Face à la multiplication des signalements d'intoxications, une campagne choc revient sur les dangers du "gaz hilarant", le protoxyde d'azote, entre paralysie à vie et accidents de la route mortels.

Ce n'est pas un jeu, c'est un poison. Derrière l'euphorie éphémère d'un "ballon" de gaz hilarant, la réalité fait en effet froid dans le dos: les signalements d’intoxications liés au protoxyde d’azote ont été multipliés par 3 entre 2022 et 2023, et même par 4 pour les cas graves. L'an dernier, l'usage détourné de ce gaz était en cause dans de nombreux accidents, avait pointé du doigt la sécurité routière dans son bilan annuel.

Une première campagne contre le "proto"

Pour la première fois, la sécurité soutière et le ministère de l'Intérieur s'attaquent donc frontalement à ce fléau avec la campagne "Proto: on passe vite du rire aux drames", diffusée depuis le 7 avril sur les réseaux sociaux et à partir du 12 avril à la télévision. Objectif affiché par la ministre déléguée chargée de la Citoyenneté Marie-Pierre Vedrenne: "dire la vérité pour protéger", en montrant sans filtre les dommages irréversibles causés par l'inhalation de ce gaz détourné de son usage culinaire.

"Mort de rire": une réalité tragique sur les routes

La campagne mise sur des images fortes pour illustrer les risques irréversibles: paralysie, incontinence, absences au volant avec de potentiels accidents mortels. Le slogan décline l'expression "mort de rire" pour confronter les usagers à la réalité du produit. Pour les victimes et leurs proches, le service "Drogues info service" reste disponible au 0 800 23 13 13 (7 jours sur 7 de 8h à 2h) et propose un soutien anonyme et gratuit.

Cette prise de conscience est d'autant plus urgente que la mortalité routière est directement impactée. En 2025, le protoxyde d'azote a été mis en cause dans de "trop nombreux accidents" de la route. Un drame récent à Nanterre a encore illustré cette dangerosité: un conducteur sous emprise a percuté deux véhicules à un feu rouge, causant la mort d'une personne et faisant plusieurs blessés.

Vers un durcissement des sanctions

Au-delà de la sensibilisation, le Gouvernement muscle sa réponse pénale avec le projet de loi "Ripost" présenté par le ministre de l'Intérieur. Le fait d'inhaler du protoxyde d'azote hors cadre médical deviendra ainsi un délit passible d'un an de prison et 3.750 euros d'amende. La conduite sous emprise sera elle sanctionnée par 3 ans de prison et 9.000 euros d'amende. Enfin, la revente de ce gaz dans le cadre d'un commerce illégal sera passible de 6 mois d'emprisonnement et 7.500 euros d'amende.

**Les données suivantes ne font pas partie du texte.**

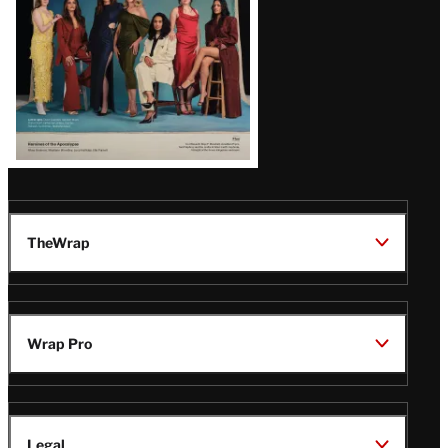
TheWrap
Wrap Pro
Legal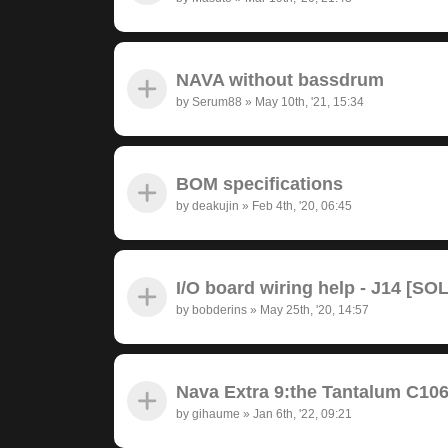
NAVA without bassdrum
by
Serum88
»
May 10th, '21, 15:34
BOM specifications
by
deakujin
»
Feb 4th, '20, 06:45
I/O board wiring help - J14 [SO
by
bobderins
»
May 25th, '20, 14:57
Nava Extra 9:the Tantalum C10
by
gihaume
»
Jan 6th, '22, 09:21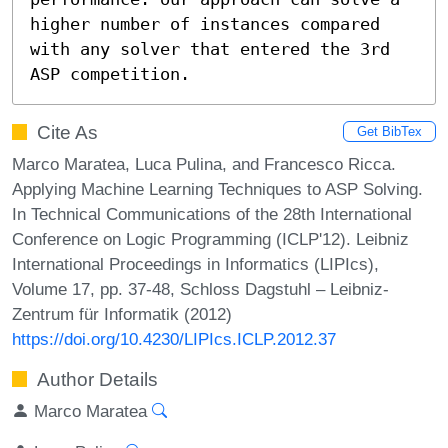
higher number of instances compared 
with any solver that entered the 3rd 
ASP competition.
Cite As
Get BibTex
Marco Maratea, Luca Pulina, and Francesco Ricca.
Applying Machine Learning Techniques to ASP Solving.
In Technical Communications of the 28th International
Conference on Logic Programming (ICLP'12). Leibniz
International Proceedings in Informatics (LIPIcs),
Volume 17, pp. 37-48, Schloss Dagstuhl – Leibniz-
Zentrum für Informatik (2012)
https://doi.org/10.4230/LIPIcs.ICLP.2012.37
Author Details
Marco Maratea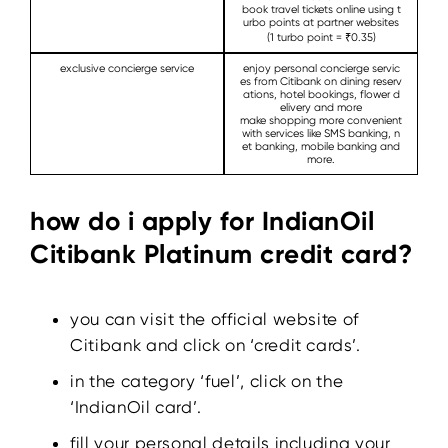
book travel tickets online using t
urbo points at partner websites
(1 turbo point = ₹0.35)
exclusive concierge service
enjoy personal concierge servic
es from Citibank on dining reserv
ations, hotel bookings, flower d
elivery and more
make shopping more convenient
with services like SMS banking, n
et banking, mobile banking and
more.
how do i apply for IndianOil
Citibank Platinum credit card?
you can visit the official website of
Citibank and click on ‘credit cards’.
in the category ‘fuel’, click on the
‘IndianOil card’.
fill your personal details including your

Au-delà des risques au volant, l'usage répété peut aussi entraîner des conséquences graves: "À fortes doses ou sur le long terme: atteintes neurologiques permanentes, troubles cognitifs, risque de dépendance. Des atteintes qui surviennent pour certains, beaucoup plus vite, à la première prise", note la page d'information de la Sécurité routière.